-- Data follows --

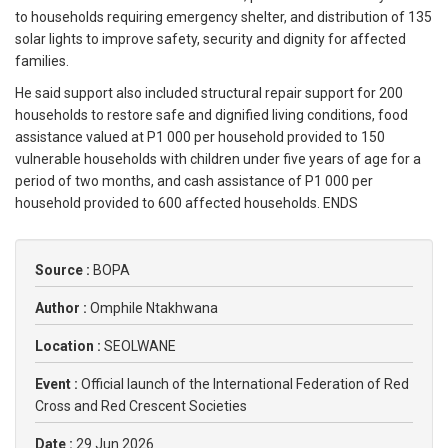
to households requiring emergency shelter, and distribution of 135
solar lights to improve safety, security and dignity for affected
families.
He said support also included structural repair support for 200
households to restore safe and dignified living conditions, food
assistance valued at P1 000 per household provided to 150
vulnerable households with children under five years of age for a
period of two months, and cash assistance of P1 000 per
household provided to 600 affected households. ENDS
Source :
BOPA
Author :
Omphile Ntakhwana
Location :
SEOLWANE
Event :
Official launch of the International Federation of Red
Cross and Red Crescent Societies
Date :
29 Jun 2026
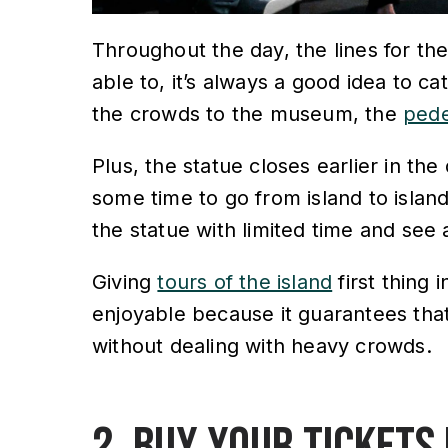
Throughout the day, the lines for the
able to, it’s always a good idea to cat
the crowds to the museum, the
pede
Plus, the statue closes earlier in the
some time to go from island to island.
the statue with limited time and see 
Giving
tours of the island
first thing 
enjoyable because it guarantees that
without dealing with heavy crowds.
2. Buy your tickets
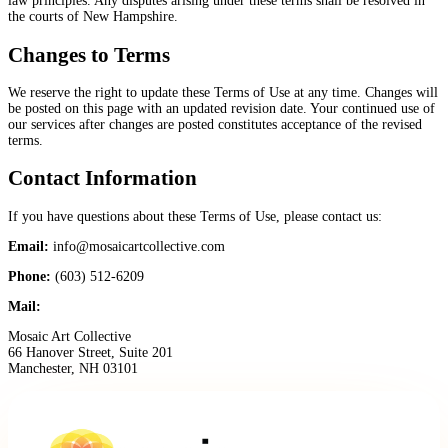
law principles. Any disputes arising under these terms shall be resolved in
the courts of New Hampshire.
Changes to Terms
We reserve the right to update these Terms of Use at any time. Changes will
be posted on this page with an updated revision date. Your continued use of
our services after changes are posted constitutes acceptance of the revised
terms.
Contact Information
If you have questions about these Terms of Use, please contact us:
Email:
info@mosaicartcollective.com
Phone:
(603) 512-6209
Mail:
Mosaic Art Collective
66 Hanover Street, Suite 201
Manchester, NH 03101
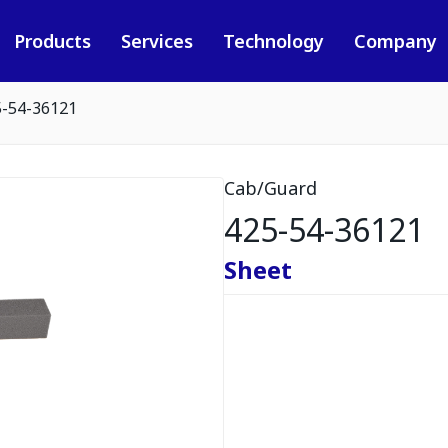
Products
Services
Technology
Company
5-54-36121
Cab/Guard
425-54-36121
Sheet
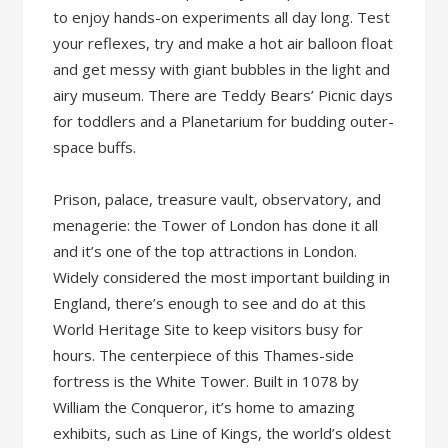
to enjoy hands-on experiments all day long. Test
your reflexes, try and make a hot air balloon float
and get messy with giant bubbles in the light and
airy museum. There are Teddy Bears’ Picnic days
for toddlers and a Planetarium for budding outer-
space buffs.
Prison, palace, treasure vault, observatory, and
menagerie: the Tower of London has done it all
and it’s one of the top attractions in London.
Widely considered the most important building in
England, there’s enough to see and do at this
World Heritage Site to keep visitors busy for
hours. The centerpiece of this Thames-side
fortress is the White Tower. Built in 1078 by
William the Conqueror, it’s home to amazing
exhibits, such as Line of Kings, the world’s oldest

-- Data concluded --

- _What this task involves_
Write out, exactly and with no pictures, the lines of the data from the first through the line containing "be posted on".

- _Result of this task_
to households requiring emergency shelter, and distribution of 135
solar lights to improve safety, security and dignity for affected
families.
He said support also included structural repair support for 200
households to restore safe and dignified living conditions, food
assistance valued at P1 000 per household provided to 150
vulnerable households with children under five years of age for a
period of two months, and cash assistance of P1 000 per
household provided to 600 affected households. ENDS
Source :
BOPA
Author :
Omphile Ntakhwana
Location :
SEOLWANE
Event :
Official launch of the International Federation of Red
Cross and Red Crescent Societies
Date :
29 Jun 2026
Throughout the day, the lines for the
able to, it’s always a good idea to cat
the crowds to the museum, the
pede
Plus, the statue closes earlier in the
some time to go from island to island.
the statue with limited time and see 
Giving
tours of the island
first thing 
enjoyable because it guarantees that
without dealing with heavy crowds.
2. Buy your tickets
law principles. Any disputes arising under these terms shall be resolved in
the courts of New Hampshire.
Changes to Terms
We reserve the right to update these Terms of Use at any time. Changes will
be posted on this page with an updated revision date. Your continued use of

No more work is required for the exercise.